Step by step solution

01

Define Sample Mean Properties

The sample mean \( \bar{X}_1 \) is calculated from the first population with true mean \( \mu_1 \) and sample size \( n_1 \). Therefore, \( E(\bar{X}_1) = \mu_1 \). Similarly, for the second population, \( E(\bar{X}_2) = \mu_2 \). This follows because the expected value of a sample mean is equal to the population mean by definition.
02

Prove Unbiased Estimator Property for Part (a)

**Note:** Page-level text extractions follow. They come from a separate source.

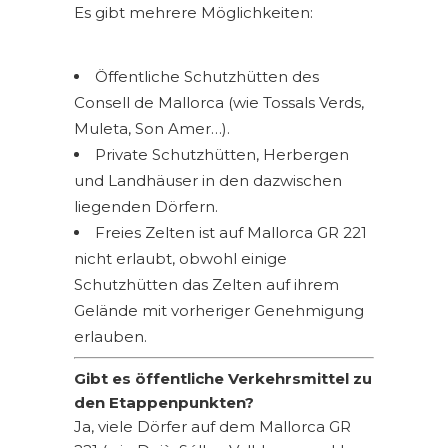
Es gibt mehrere Möglichkeiten:
Öffentliche Schutzhütten des
Consell de Mallorca (wie Tossals Verds,
Muleta, Son Amer…).
Private Schutzhütten, Herbergen
und Landhäuser in den dazwischen
liegenden Dörfern.
Freies Zelten ist auf Mallorca GR 221
nicht erlaubt, obwohl einige
Schutzhütten das Zelten auf ihrem
Gelände mit vorheriger Genehmigung
erlauben.
Gibt es öffentliche Verkehrsmittel zu
den Etappenpunkten?
Ja, viele Dörfer auf dem Mallorca GR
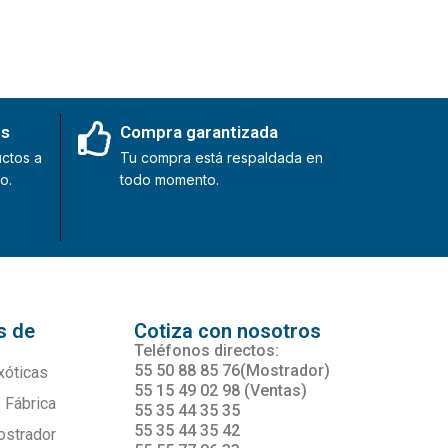
es
Compra garantizada
ctos a
Tu compra está respaldada en
o.
todo momento.
s de
Cotiza con nosotros
s
Teléfonos directos:
55 50 88 85 76(Mostrador)
xóticas
55 15 49 02 98 (Ventas)
 Fábrica
55 35 44 35 35
55 35 44 35 42
ostrador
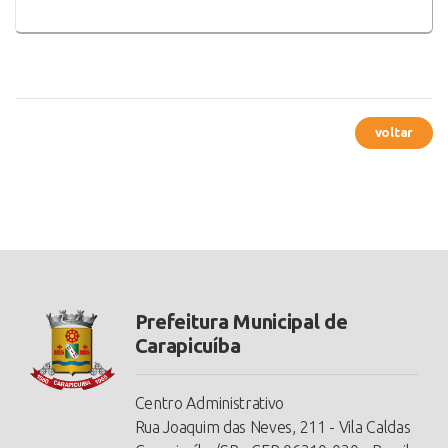
voltar
Prefeitura Municipal de
Carapicuíba
Centro Administrativo
Rua Joaquim das Neves, 211 - Vila Caldas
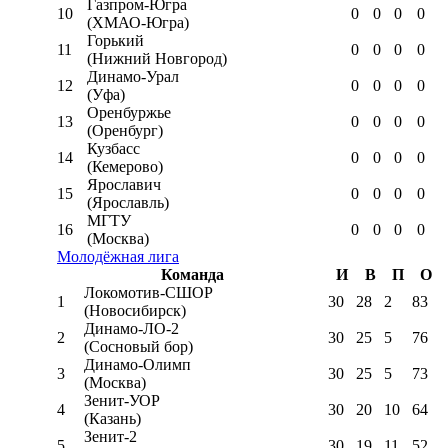
Газпром-Югра
10
0
0
0
0
(ХМАО-Югра)
Горький
11
0
0
0
0
(Нижний Новгород)
Динамо-Урал
12
0
0
0
0
(Уфа)
Оренбуржье
13
0
0
0
0
(Оренбург)
Кузбасс
14
0
0
0
0
(Кемерово)
Ярославич
15
0
0
0
0
(Ярославль)
МГТУ
16
0
0
0
0
(Москва)
Молодёжная лига
Команда
И
В
П
О
Локомотив-CШОР
1
30
28
2
83
(Новосибирск)
Динамо-ЛО-2
2
30
25
5
76
(Сосновый бор)
Динамо-Олимп
3
30
25
5
73
(Москва)
Зенит-УОР
4
30
20
10
64
(Казань)
Зенит-2
5
30
19
11
52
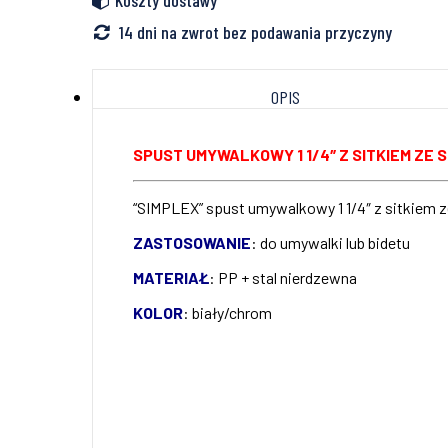
Koszty dostawy
14 dni na zwrot bez podawania przyczyny
OPIS
SPUST UMYWALKOWY 1 1/4″ Z SITKIEM Z
“SIMPLEX” spust umywalkowy 1 1/4″ z sitkiem 
ZASTOSOWANIE
: do umywalki lub bidetu
MATERIAŁ
: PP + stal nierdzewna
KOLOR
: biały/chrom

To show that \( \bar{X}_1 - \bar{X}_2 \) is an unbiased estimator for \( \mu_1 - \mu_2 \), we find:\[ E(\bar{X}_1 - \bar{X}_2) = E(\bar{X}_1) - E(\bar{X}_2) = \mu_1 - \mu_2. \]Since the expected value of the difference is equal to the difference of the population means, the estimator is unbiased.
03

Find Standard Error for Part (b)

The standard error of the difference in sample means is given by:\[ SE(\bar{X}_1 - \bar{X}_2) = \sqrt{\frac{\sigma_1^2}{n_1} + \frac{\sigma_2^2}{n_2}}. \]
04

Estimate Standard Error

The standard error can be estimated using the sample variances as:\[ SE_{\text{estimated}} = \sqrt{\frac{S_1^2}{n_1} + \frac{S_2^2}{n_2}}. \]Substituting sample variances in place of population variances provides the estimate of standard error.
05

Show Pooled Variance Unbiased for Part (c)

Given the assumption that both populations have the same variance \( \sigma_1^2 = \sigma_2^2 = \sigma^2 \), the pooled variance estimator \( S_p^2 \) is given by:\[ S_p^2 = \frac{(n_1 - 1)S_1^2 + (n_2 - 1)S_2^2}{n_1 + n_2 - 2}. \]We need to show \( E(S_p^2) = \sigma^2 \). Since \( S_1^2 \) and \( S_2^2 \) are unbiased estimators of \( \sigma_1^2 \) and \( \sigma_2^2 \) respectively, \( E(S_1^2) = \sigma^2 \) and \( E(S_2^2) = \sigma^2 \). Thus,\[ E(S_p^2) = \frac{(n_1 - 1)\sigma^2 + (n_2 - 1)\sigma^2}{n_1 + n_2 - 2} = \sigma^2. \]Therefore, \( S_p^2 \) is an unbiased estimator of \( \sigma^2 \).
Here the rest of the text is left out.